A defesa de Khlisto Sanderson Ibiapino de Albuquerque não foi localizada para comentar a demissão. O espaço segue aberto para futuras manifestações.

Veja também

Exercício ilegal da medicina

Khlisto Sanderson foi preso em flagrante, por exercício ilegal da medicina, uso de identidade falsa e adulteração e utilização de documentos médicos sem a devida habilitação legal, no Hospital Municipal de Paraipaba, no Litoral Oeste do Ceará, no dia 16 de julho de 2022.

Veja o vídeo da prisão:

À época da prisão, a reportagem apurou que o policial militar conseguiu a vaga de médico no hospital público por meio de um grupo de WhatsApp. Ele teria concluído o curso de Medicina em outro país da América do Sul, mas não possuía permissão do Conselho Federal de Medicina (CFM) para atuar no Brasil.

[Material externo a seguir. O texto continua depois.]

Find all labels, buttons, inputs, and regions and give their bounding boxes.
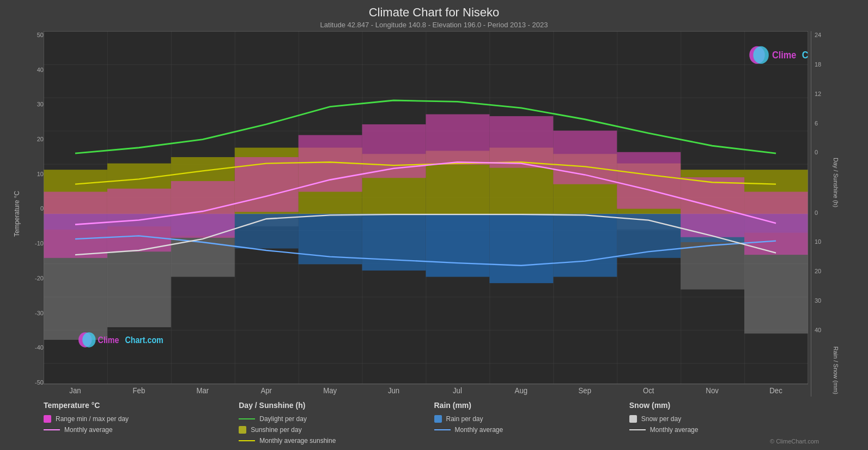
legend-label-sunshine: Sunshine per day (251, 426, 301, 434)
legend-line-sunshine-avg (239, 440, 255, 441)
svg-rect-48 (362, 124, 426, 178)
svg-text:Nov: Nov (706, 386, 719, 395)
svg-text:Jan: Jan (69, 386, 81, 395)
sub-title: Latitude 42.847 - Longitude 140.8 - Elev… (11, 21, 857, 29)
legend-group-rain: Rain (mm) Rain per day Monthly average (434, 401, 629, 445)
svg-rect-54 (744, 192, 808, 255)
legend-label-sunshine-avg: Monthly average sunshine (259, 437, 336, 445)
legend-rain-title: Rain (mm) (434, 401, 629, 410)
legend-rain-per-day: Rain per day (434, 415, 629, 423)
svg-rect-51 (553, 131, 617, 184)
legend-group-sunshine: Day / Sunshine (h) Daylight per day Suns… (239, 401, 434, 445)
svg-text:Dec: Dec (769, 386, 782, 395)
main-chart: Jan Feb Mar Apr May Jun Jul Aug Sep Oct … (44, 31, 808, 397)
main-title: Climate Chart for Niseko (11, 5, 857, 20)
legend-label-rain-avg: Monthly average (455, 426, 503, 434)
legend-label-daylight: Daylight per day (259, 415, 307, 423)
legend-rain-avg: Monthly average (434, 426, 629, 434)
svg-rect-46 (235, 157, 299, 212)
svg-text:Feb: Feb (132, 386, 145, 395)
legend-group-snow: Snow (mm) Snow per day Monthly average ©… (629, 401, 824, 445)
legend-temp-avg: Monthly average (44, 426, 239, 434)
svg-text:Jul: Jul (453, 386, 462, 395)
svg-rect-24 (362, 214, 426, 271)
y-axis-right-top: 24 18 12 6 0 (811, 31, 857, 155)
svg-text:Oct: Oct (643, 386, 654, 395)
copyright: © ClimeChart.com (629, 438, 824, 445)
header: Climate Chart for Niseko Latitude 42.847… (11, 5, 857, 29)
y-axis-left-label: Temperature °C (11, 31, 23, 397)
legend-label-temp-avg: Monthly average (64, 426, 113, 434)
legend-label-temp-range: Range min / max per day (56, 415, 129, 423)
legend-label-snow-avg: Monthly average (650, 426, 699, 434)
legend-snow-title: Snow (mm) (629, 401, 824, 410)
chart-area: Temperature °C 50 40 30 20 10 0 -10 -20 … (11, 31, 857, 397)
legend-line-snow-avg (629, 429, 646, 430)
legend-sunshine-per-day: Sunshine per day (239, 426, 434, 434)
legend-label-snow: Snow per day (641, 415, 681, 423)
svg-rect-50 (489, 116, 553, 168)
svg-text:Chart.com: Chart.com (125, 335, 163, 345)
svg-text:Clime: Clime (772, 49, 797, 61)
svg-rect-52 (617, 152, 681, 209)
chart-svg: Jan Feb Mar Apr May Jun Jul Aug Sep Oct … (44, 31, 808, 397)
legend-sunshine-avg: Monthly average sunshine (239, 437, 434, 445)
legend-swatch-snow (629, 415, 637, 423)
svg-point-68 (753, 46, 768, 64)
svg-rect-26 (489, 214, 553, 283)
legend-label-rain: Rain per day (446, 415, 483, 423)
legend-line-daylight (239, 418, 255, 419)
y-axis-right: 24 18 12 6 0 Day / Sunshine (h) 0 10 20 … (808, 31, 857, 397)
svg-text:Mar: Mar (196, 386, 209, 395)
svg-rect-27 (553, 214, 617, 277)
x-axis: Jan Feb Mar Apr May Jun Jul Aug Sep Oct … (69, 386, 782, 395)
y-axis-left-ticks: 50 40 30 20 10 0 -10 -20 -30 -40 -50 (23, 31, 44, 397)
svg-text:Clime: Clime (98, 335, 119, 345)
legend-area: Temperature °C Range min / max per day M… (11, 397, 857, 445)
page-wrapper: Climate Chart for Niseko Latitude 42.847… (0, 0, 868, 450)
svg-text:Aug: Aug (515, 386, 527, 395)
legend-sunshine-title: Day / Sunshine (h) (239, 401, 434, 410)
svg-rect-45 (171, 181, 235, 238)
legend-group-temperature: Temperature °C Range min / max per day M… (44, 401, 239, 445)
y-axis-right-rain-label: Rain / Snow (mm) (811, 344, 857, 397)
legend-line-rain-avg (434, 429, 451, 430)
legend-line-temp-avg (44, 429, 60, 430)
svg-text:Chart.com: Chart.com (802, 49, 808, 61)
svg-point-72 (82, 332, 95, 347)
y-axis-right-bottom: 0 10 20 30 40 (811, 210, 857, 344)
svg-rect-49 (426, 114, 490, 164)
legend-swatch-sunshine (239, 426, 246, 434)
legend-swatch-temp-range (44, 415, 51, 423)
svg-text:Jun: Jun (388, 386, 399, 395)
y-axis-right-sunshine-label: Day / Sunshine (h) (811, 155, 857, 209)
svg-rect-53 (681, 177, 744, 237)
legend-swatch-rain (434, 415, 442, 423)
legend-temp-title: Temperature °C (44, 401, 239, 410)
legend-daylight: Daylight per day (239, 415, 434, 423)
legend-snow-per-day: Snow per day (629, 415, 824, 423)
svg-text:May: May (323, 386, 337, 395)
svg-text:Apr: Apr (260, 386, 272, 395)
svg-rect-25 (426, 214, 490, 277)
svg-text:Sep: Sep (579, 386, 592, 395)
legend-temp-range: Range min / max per day (44, 415, 239, 423)
legend-snow-avg: Monthly average (629, 426, 824, 434)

Apesar de ser solto em audiência de custódia, o policial militar estava afastado das funções na Polícia Militar do Ceará (PMCE), por decisão da CGD, desde agosto de 2022. A arma do militar foi entregue à Controladoria.

Para trabalhar no Ceará como médico, Khlisto se utilizava do registro de outro médico. "A análise detida dos autos revelou tratar-se de comportamento reiterado, sistemático e estrutural, evidenciado pelo robusto conjunto probatório acostado ao processo, o qual demonstra sucessivos episódios de usurpação da identidade de médico regularmente inscrito", considerou a CGD.

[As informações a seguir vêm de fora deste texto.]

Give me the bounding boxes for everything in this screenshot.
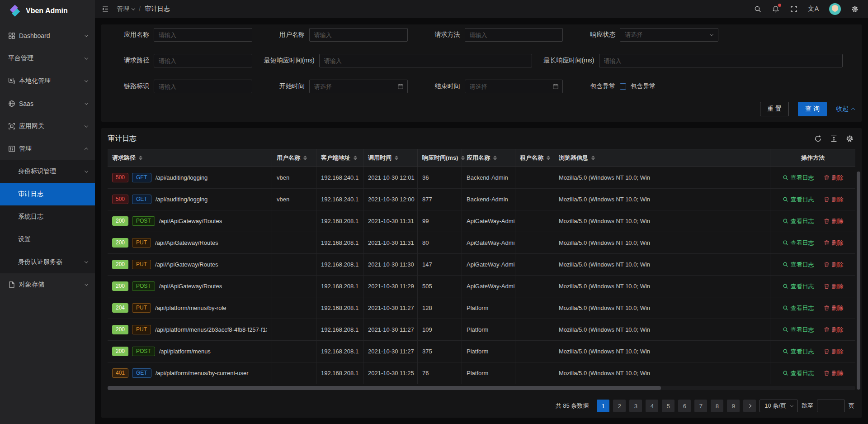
包含异常-checkbox[interactable] [620,83,626,90]
请求路径-input[interactable] [154,54,252,67]
delete-button[interactable]: 删除 [824,282,844,291]
view-log-button[interactable]: 查看日志 [783,174,814,182]
view-log-button[interactable]: 查看日志 [783,369,814,377]
响应状态-select[interactable]: 请选择 [620,28,718,42]
status-badge: 500 [112,173,128,182]
form-field-请求方法: 请求方法 [420,28,575,42]
search-button[interactable]: 查 询 [798,102,827,116]
table-settings-gear-icon[interactable] [846,135,854,143]
jump-page-input[interactable] [817,400,845,412]
delete-button[interactable]: 删除 [824,261,844,269]
refresh-icon[interactable] [814,135,822,143]
page-button-8[interactable]: 8 [711,400,723,412]
breadcrumb-root[interactable]: 管理 [117,5,135,13]
delete-button[interactable]: 删除 [824,195,844,204]
sidebar-item-平台管理[interactable]: 平台管理 [0,47,95,70]
column-header-user[interactable]: 用户名称 [272,149,316,167]
sidebar-item-身份标识管理[interactable]: 身份标识管理 [0,160,95,183]
最短响应时间(ms)-input[interactable] [319,54,532,67]
delete-button[interactable]: 删除 [824,239,844,247]
请求方法-input[interactable] [465,28,563,42]
menu-fold-icon[interactable] [101,5,109,13]
sidebar-item-Dashboard[interactable]: Dashboard [0,24,95,47]
page-button-2[interactable]: 2 [613,400,626,412]
最长响应时间(ms)-input[interactable] [599,54,843,67]
row-height-icon[interactable] [830,135,838,143]
view-log-button[interactable]: 查看日志 [783,282,814,291]
链路标识-input[interactable] [154,80,252,93]
notification-badge [778,4,781,7]
view-log-button[interactable]: 查看日志 [783,326,814,334]
cell-ip: 192.168.240.1 [316,167,363,188]
sort-desc-icon [547,158,550,160]
chevron-down-icon [790,404,793,407]
fullscreen-icon[interactable] [790,5,798,13]
reset-button[interactable]: 重 置 [760,102,789,116]
column-header-app[interactable]: 应用名称 [462,149,515,167]
sidebar-item-本地化管理[interactable]: 本地化管理 [0,70,95,92]
结束时间-datepicker[interactable] [465,80,563,93]
horizontal-scrollbar[interactable] [108,386,855,390]
view-log-button[interactable]: 查看日志 [783,239,814,247]
page-size-select[interactable]: 10 条/页 [760,400,798,412]
sort-icon[interactable] [139,156,142,160]
view-log-button[interactable]: 查看日志 [783,304,814,312]
sort-icon[interactable] [303,156,307,160]
sidebar-item-Saas[interactable]: Saas [0,92,95,115]
delete-button[interactable]: 删除 [824,348,844,356]
horizontal-scrollbar-thumb[interactable] [108,386,661,390]
sort-icon[interactable] [591,156,595,160]
sidebar-item-对象存储[interactable]: 对象存储 [0,273,95,296]
sidebar-item-管理[interactable]: 管理 [0,138,95,160]
sidebar-item-label: 设置 [18,235,88,243]
sidebar-item-设置[interactable]: 设置 [0,228,95,251]
delete-button[interactable]: 删除 [824,217,844,225]
app-logo[interactable]: Vben Admin [0,0,95,22]
column-header-time[interactable]: 调用时间 [363,149,418,167]
用户名称-input[interactable] [309,28,408,42]
page-button-7[interactable]: 7 [694,400,707,412]
view-log-button[interactable]: 查看日志 [783,261,814,269]
delete-button[interactable]: 删除 [824,174,844,182]
page-button-9[interactable]: 9 [727,400,740,412]
vertical-scrollbar[interactable] [857,172,860,390]
column-header-duration[interactable]: 响应时间(ms) [418,149,462,167]
开始时间-datepicker[interactable] [309,80,408,93]
settings-gear-icon[interactable] [851,5,859,13]
form-field-control: 包含异常 [620,82,730,91]
user-avatar[interactable] [829,3,841,15]
sort-icon[interactable] [354,156,357,160]
view-log-button[interactable]: 查看日志 [783,195,814,204]
page-button-3[interactable]: 3 [629,400,642,412]
delete-button[interactable]: 删除 [824,369,844,377]
search-icon[interactable] [754,5,762,13]
collapse-link[interactable]: 收起 [836,105,854,113]
delete-button[interactable]: 删除 [824,304,844,312]
sort-icon[interactable] [547,156,550,160]
notification-bell-icon[interactable] [772,5,780,13]
column-header-browser[interactable]: 浏览器信息 [554,149,770,167]
page-button-1[interactable]: 1 [597,400,609,412]
sidebar-item-身份认证服务器[interactable]: 身份认证服务器 [0,251,95,273]
sort-icon[interactable] [493,156,497,160]
page-button-5[interactable]: 5 [662,400,675,412]
column-header-ip[interactable]: 客户端地址 [316,149,363,167]
view-log-button[interactable]: 查看日志 [783,348,814,356]
delete-button[interactable]: 删除 [824,326,844,334]
sort-icon[interactable] [395,156,398,160]
column-header-path[interactable]: 请求路径 [108,149,272,167]
next-page-button[interactable] [743,400,756,412]
sidebar-item-应用网关[interactable]: 应用网关 [0,115,95,138]
vertical-scrollbar-thumb[interactable] [857,172,860,390]
sidebar-item-审计日志[interactable]: 审计日志 [0,183,95,205]
cell-app: ApiGateWay-Admin [462,210,515,232]
结束时间-input[interactable] [465,80,563,93]
page-button-4[interactable]: 4 [646,400,658,412]
column-header-tenant[interactable]: 租户名称 [515,149,554,167]
page-button-6[interactable]: 6 [678,400,691,412]
sidebar-item-系统日志[interactable]: 系统日志 [0,205,95,228]
开始时间-input[interactable] [309,80,408,93]
view-log-button[interactable]: 查看日志 [783,217,814,225]
应用名称-input[interactable] [154,28,252,42]
translate-icon[interactable]: 文A [808,5,819,13]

Segundo a Controladoria, o "falso médico" ainda realizava "a inserção de informações falsas em documentos públicos, reprodução em série e utilização indevida de documentos médicos, além da realização de atendimentos clínicos ilegais em unidades de saúde de diferentes municípios do Estado do Ceará e do Rio Grande do Norte".

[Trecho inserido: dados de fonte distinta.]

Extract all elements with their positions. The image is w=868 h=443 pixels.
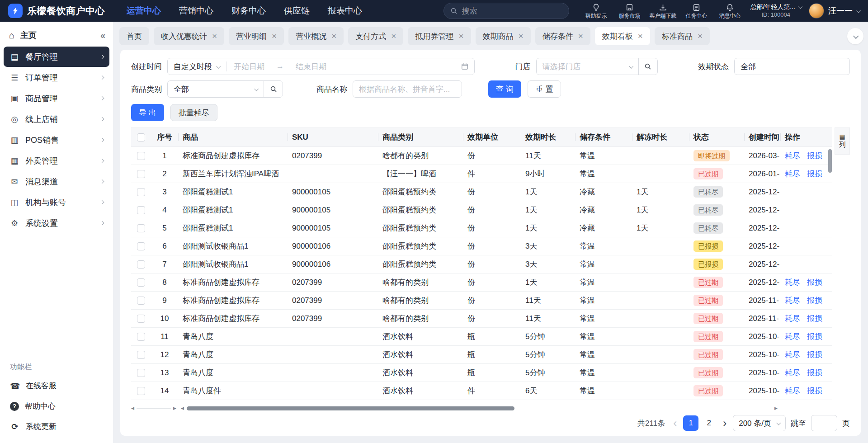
product-name-input[interactable]: 根据商品名称、拼音首字... xyxy=(353,80,462,98)
store-search-button[interactable] xyxy=(638,58,657,75)
report-loss-link[interactable]: 报损 xyxy=(807,151,822,160)
start-date-input[interactable]: 开始日期 xyxy=(234,61,264,72)
help-hint-button[interactable]: 帮助提示 xyxy=(579,2,613,20)
reset-button[interactable]: 重 置 xyxy=(528,80,561,98)
exhaust-link[interactable]: 耗尽 xyxy=(785,332,800,341)
row-checkbox[interactable] xyxy=(137,369,145,377)
sidebar-item-8[interactable]: ⚙系统设置 xyxy=(4,213,109,233)
sidebar-item-2[interactable]: ▣商品管理 xyxy=(4,88,109,108)
sidebar-item-0[interactable]: ▤餐厅管理 xyxy=(4,47,109,67)
top-nav-item[interactable]: 报表中心 xyxy=(328,5,362,17)
row-checkbox[interactable] xyxy=(137,260,145,269)
vertical-scrollbar-thumb[interactable] xyxy=(828,149,832,173)
sidebar-item-4[interactable]: ▥POS销售 xyxy=(4,130,109,150)
tab-close-icon[interactable]: × xyxy=(578,31,583,41)
scroll-left-icon[interactable]: ◀ xyxy=(131,406,134,410)
tabs-collapse-button[interactable] xyxy=(847,28,863,44)
exhaust-link[interactable]: 耗尽 xyxy=(785,368,800,377)
page-size-select[interactable]: 200 条/页 xyxy=(733,415,786,431)
sidebar-item-1[interactable]: ☰订单管理 xyxy=(4,67,109,88)
tab-item[interactable]: 标准商品× xyxy=(655,27,710,45)
exhaust-link[interactable]: 耗尽 xyxy=(785,278,800,287)
sidebar-item-6[interactable]: ✉消息渠道 xyxy=(4,171,109,192)
scroll-right-icon[interactable]: ▶ xyxy=(173,406,176,410)
report-loss-link[interactable]: 报损 xyxy=(807,350,822,359)
report-loss-link[interactable]: 报损 xyxy=(807,170,822,178)
next-page-button[interactable]: › xyxy=(722,418,728,429)
tab-item[interactable]: 储存条件× xyxy=(535,27,590,45)
end-date-input[interactable]: 结束日期 xyxy=(296,61,326,72)
sidebar-item-home[interactable]: ⌂ 主页 « xyxy=(0,24,113,46)
row-checkbox[interactable] xyxy=(137,297,145,305)
tab-item[interactable]: 营业概况× xyxy=(288,27,344,45)
tab-item[interactable]: 首页 xyxy=(119,27,149,45)
row-checkbox[interactable] xyxy=(137,242,145,250)
client-download-button[interactable]: 客户端下载 xyxy=(646,2,679,20)
report-loss-link[interactable]: 报损 xyxy=(807,386,822,395)
sidebar-item-5[interactable]: ▦外卖管理 xyxy=(4,151,109,171)
sidebar-footer-item-2[interactable]: ⟳系统更新 xyxy=(0,416,113,437)
service-market-button[interactable]: 服务市场 xyxy=(613,2,646,20)
tab-close-icon[interactable]: × xyxy=(212,31,217,41)
row-checkbox[interactable] xyxy=(137,188,145,196)
tab-close-icon[interactable]: × xyxy=(638,31,643,41)
row-checkbox[interactable] xyxy=(137,224,145,232)
sidebar-item-3[interactable]: ◎线上店铺 xyxy=(4,109,109,129)
tab-close-icon[interactable]: × xyxy=(698,31,703,41)
tab-item[interactable]: 效期看板× xyxy=(595,27,650,45)
row-checkbox[interactable] xyxy=(137,333,145,341)
exhaust-link[interactable]: 耗尽 xyxy=(785,296,800,305)
horizontal-scrollbar-thumb[interactable] xyxy=(187,406,514,410)
tab-item[interactable]: 抵用券管理× xyxy=(408,27,471,45)
exhaust-link[interactable]: 耗尽 xyxy=(785,151,800,160)
jump-page-input[interactable] xyxy=(811,415,837,431)
export-button[interactable]: 导 出 xyxy=(131,104,164,121)
table-horizontal-scrollbar[interactable]: ◀ ▶ xyxy=(181,406,778,410)
tab-close-icon[interactable]: × xyxy=(391,31,396,41)
user-menu[interactable]: 汪一一 xyxy=(809,3,860,19)
tab-item[interactable]: 营业明细× xyxy=(229,27,284,45)
exhaust-link[interactable]: 耗尽 xyxy=(785,170,800,178)
exhaust-link[interactable]: 耗尽 xyxy=(785,350,800,359)
report-loss-link[interactable]: 报损 xyxy=(807,332,822,341)
exhaust-link[interactable]: 耗尽 xyxy=(785,314,800,323)
sidebar-item-7[interactable]: ◫机构与账号 xyxy=(4,192,109,212)
message-center-button[interactable]: 消息中心 xyxy=(713,2,746,20)
tab-close-icon[interactable]: × xyxy=(272,31,277,41)
org-switcher[interactable]: 总部/年轻人第... ID: 100004 xyxy=(750,3,802,19)
task-center-button[interactable]: 任务中心 xyxy=(679,2,713,20)
top-nav-item[interactable]: 营销中心 xyxy=(179,5,213,17)
sidebar-footer-item-0[interactable]: ☎在线客服 xyxy=(0,376,113,396)
page-number-button[interactable]: 2 xyxy=(701,415,717,431)
category-search-button[interactable] xyxy=(264,81,283,97)
batch-exhaust-button[interactable]: 批量耗尽 xyxy=(170,104,217,121)
row-checkbox[interactable] xyxy=(137,152,145,160)
fixed-columns-scrollbar[interactable]: ◀ ▶ xyxy=(131,406,176,410)
scroll-right-icon[interactable]: ▶ xyxy=(774,406,778,410)
row-checkbox[interactable] xyxy=(137,387,145,395)
exhaust-link[interactable]: 耗尽 xyxy=(785,386,800,395)
tab-item[interactable]: 支付方式× xyxy=(348,27,403,45)
row-checkbox[interactable] xyxy=(137,315,145,323)
select-all-checkbox[interactable] xyxy=(137,133,145,141)
sidebar-collapse-icon[interactable]: « xyxy=(100,30,104,41)
store-select[interactable]: 请选择门店 xyxy=(537,58,638,75)
app-logo[interactable]: 乐檬餐饮商户中心 xyxy=(8,4,105,18)
top-nav-item[interactable]: 供应链 xyxy=(284,5,310,17)
top-nav-item[interactable]: 财务中心 xyxy=(231,5,266,17)
tab-item[interactable]: 收入优惠统计× xyxy=(154,27,224,45)
scroll-left-icon[interactable]: ◀ xyxy=(181,406,184,410)
page-number-button[interactable]: 1 xyxy=(683,415,698,431)
tab-close-icon[interactable]: × xyxy=(331,31,336,41)
topbar-search-input[interactable]: 搜索 xyxy=(443,3,569,19)
search-button[interactable]: 查 询 xyxy=(488,80,521,98)
row-checkbox[interactable] xyxy=(137,206,145,214)
expiry-status-select[interactable]: 全部 xyxy=(734,58,850,75)
time-preset-select[interactable]: 自定义时段 xyxy=(174,61,227,71)
row-checkbox[interactable] xyxy=(137,278,145,287)
category-select[interactable]: 全部 xyxy=(168,81,264,97)
report-loss-link[interactable]: 报损 xyxy=(807,314,822,323)
prev-page-button[interactable]: ‹ xyxy=(672,418,678,429)
tab-close-icon[interactable]: × xyxy=(458,31,463,41)
vertical-scrollbar[interactable] xyxy=(828,149,832,399)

Condutas estas que, pela pluralidade de eventos, pela forma de execução e pela continuidade temporal, configuram verdadeira continuidade transgressiva, revelando um padrão de atuação transgressora habitual e uma autêntica 'profissionalização' da fraude, circunstância que agrava sobremaneira a reprovabilidade disciplinar e expõe a profunda incompatibilidade do militar com os valores e deveres da função pública militar."
Controladoria Geral de Disciplina dos Órgãos de Segurança Pública e Sistema Penitenciário do Ceará
Em decisão

Na esfera criminal, Khlisto Sanderson Ibiapino de Albuquerque foi denunciado pelo Ministério Público do Ceará (MPCE) pelo crime de exercício ilegal da medicina, arte dentária ou farmacêutica. A denúncia foi recebida pela Vara Única da Comarca de Paraipaba, da Justiça Estadual, e o acusado virou réu, em outubro de 2024.

Deserção reconhecida pela Justiça

Em dezembro do ano passado, a Vara da Auditoria Militar do Ceará confirmou uma decisão da Polícia Militar do Ceará que o soldado Khlisto Sanderson Ibiapino de Albuquerque desertou da Corporação.

A PMCE tinha publicado a deserção de Khlisto Sanderson, em 2020. Entretanto, o policial militar recorreu à Justiça. A decisão da Auditoria Militar aconteceu cerca de 5 anos depois.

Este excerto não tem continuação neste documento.